The line graph was titled ‘The Journey of a Farmer.’ It all starts with ‘This is the best idea EVER!’ and follows with a dramatic spike down to ‘I can’t do this.’ Both feelings I had at the start of our journey into this little farm paradise situation. Luckily, the graph spikes back up to ‘Look at me go!’ and then back down to the low point I found myself at the other day with ‘Who’s stupid idea was this?’
I was having a particularly frustrating day with the change in weather, damp hay, and pushy animals. It seemed like everyone was in a rush and feeling rather bossy about getting their morning rations. If you think kids yelling “MOM! MOM! MOM,” is overwhelming, try adding in five screaming young pigs, two jumping dogs, and a pair of bellowing Jersey steers calling out to you while you try to navigate deep snow with buckets full of water, because of course the hose was frozen too.
Part of me felt like telling them all where to go that morning and abandoning chores all together. But, I had a commitment to all of these critters to fulfill as the only adult home that morning, so I trudged on.
When I finally got to the littlest pigs of them all, my Kune Kune (the same breed of pig as my fellow columnist Jane’s Lousia!) Nibbler and her runty mutt sister Bumble Bee, I immediately noticed something wasn’t right.
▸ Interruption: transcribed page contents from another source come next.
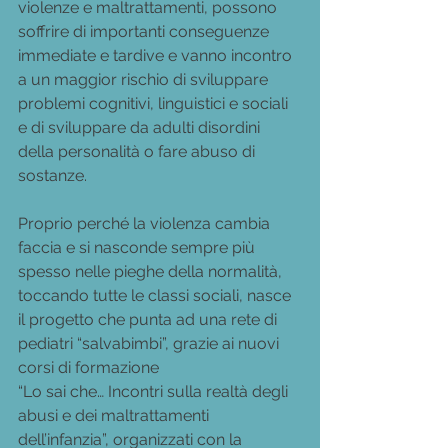
violenze e maltrattamenti, possono 
soffrire di importanti conseguenze 
immediate e tardive e vanno incontro 
a un maggior rischio di sviluppare 
problemi cognitivi, linguistici e sociali 
e di sviluppare da adulti disordini 
della personalità o fare abuso di 
sostanze.
Proprio perché la violenza cambia 
faccia e si nasconde sempre più 
spesso nelle pieghe della normalità, 
toccando tutte le classi sociali, nasce  
il progetto che punta ad una rete di 
pediatri “salvabimbi”, grazie ai nuovi 
corsi di formazione
“Lo sai che… Incontri sulla realtà degli 
abusi e dei maltrattamenti 
dell’infanzia”, organizzati con la 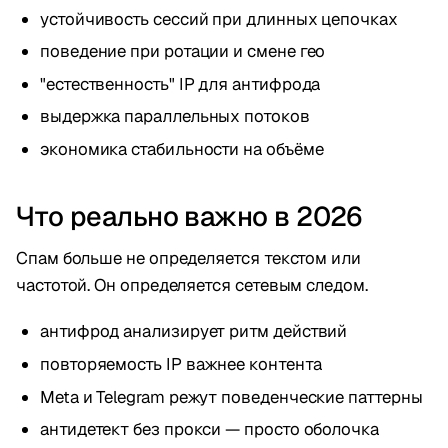
устойчивость сессий при длинных цепочках
поведение при ротации и смене гео
"естественность" IP для антифрода
выдержка параллельных потоков
экономика стабильности на объёме
Что реально важно в 2026
Спам больше не определяется текстом или
частотой. Он определяется сетевым следом.
антифрод анализирует ритм действий
повторяемость IP важнее контента
Meta и Telegram режут поведенческие паттерны
антидетект без прокси — просто оболочка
Nibbler, although eager as the next pig, was raspy and wheezing, sounding like she been smoking two packs a day and wanted to ask me for a light, instead of pig kibble.
It seems as though the delicate little piglet had developed a respiratory illness. Luckily, it didn’t seem to dampen her spirits or her appetite. But like any parent, I became increasingly concerned as the day wore on. I anxiously awaited Chasca’s return from ice fishing so we could scurry to the farm store for medication. Another side effect of the pandemic being a hesitation to drag my kids into any store unless absolutely necessary.
He finally arrived, and daylight was burning. I had long since made my list of supplies and was ready to roll.
The friendly retail workers were eager to point me in the correct direction of the LA-200 I needed.
Next came the challenge of selecting the right needle and plunger for the job, in a sea of different gauges and gadgets. Luckily, good old Google came to the rescue when my more livestock expert cousin didn’t answer her phone.
When we got home it was already dark, but I rushed inside and switched out of my leggings and good coat into my cotton chore coat and jeans and began prepping for my patient. I read the instructions on the bottle and felt confidence in my dosage.
All my supplies prepped, I asked Chasca to come out with me to provide me with some moral support. Because, really, who wants to go out alone in the dark and cold with a bowl full of Ivermectin spiked oatmeal to give a pig shot? Alas though, Chasca had already shed his burdensome work clothes for the day and was leaning into comfort time. He offered me up words of encouragement as I scrunched my face in his obvious rejection. “You’re a farmer now, you can do anything.” I felt slightly lifted by this, even if I didn’t believe it entirely at that moment.
So I slipped on my chore boots and set off across the yard to the pig pasture. I managed to crawl through the fence, guided by my headlamp, without dropping anything or getting struck by the extremely hot wire. Hearing the crunch of my boots on the snow rustled up all the porkers, in hopes of a midnight snack. The family of the big pigs gathered round the fence of Nibblers enclosure, grunting with jealousy as I sat down the tray of steaming oatmeal. The wheezy little black blob of a pig lumbered out of her hay mound home and without hesitation dove in snout first into the goods.
I had already decided I would deploy with my cousin called ‘The Drive By Method’ of administering the shot, rather than trying to hold her fat little sausage body while pricking her.
“Just get them face down in some grub and do a drive by. Quick and easy!” the cousin assured me. So in between smacks and wheezes that is just what I did. I slammed in the needle, pushed down the plunger and before she had time to squeal the act was done. She scuttled around her pen slightly offended but not enough so to abandon the delicious offering I left her.
Right away I felt the next spike in the line graph wash over me, “I am a master farmer!” And I proudly walked into the house, trying to act casual as I told him the deed was done.The story ends happily, as I can report the next day when we went out to build the pair of little pigs a new bigger abode that Nibbler already seemed to be making an improvement. Their new house turned out great, and all is well once more on our little farmstead.